About this exercise:
What you return must be an exact copy of the lines in the listing below between the line holding "трендовых принтов. Выбирай" and the line holding "Категории товаров", inclusive, and nothing more.

┄┄┄┄┄┄┄┄┄┄

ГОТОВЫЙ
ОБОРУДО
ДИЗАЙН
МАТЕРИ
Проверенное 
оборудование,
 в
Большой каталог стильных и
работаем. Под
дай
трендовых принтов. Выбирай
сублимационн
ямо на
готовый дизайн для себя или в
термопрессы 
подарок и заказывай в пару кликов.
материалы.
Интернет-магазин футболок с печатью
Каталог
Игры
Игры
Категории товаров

┄┄┄┄┄┄┄┄┄┄

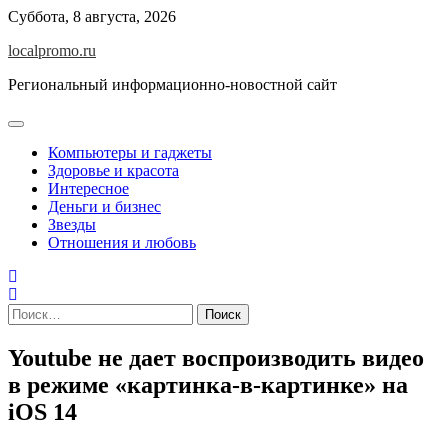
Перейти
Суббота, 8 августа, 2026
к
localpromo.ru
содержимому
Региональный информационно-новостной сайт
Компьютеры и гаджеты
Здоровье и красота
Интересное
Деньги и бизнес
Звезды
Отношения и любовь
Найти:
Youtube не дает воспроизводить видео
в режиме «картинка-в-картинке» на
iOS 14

┄┄┄┄┄┄┄┄┄┄

Answer to the exercise:
трендовых принтов. Выбирай
сублимационн
ямо на
готовый дизайн для себя или в
термопрессы 
подарок и заказывай в пару кликов.
материалы.
Интернет-магазин футболок с печатью
Каталог
Игры
Игры
Категории товаров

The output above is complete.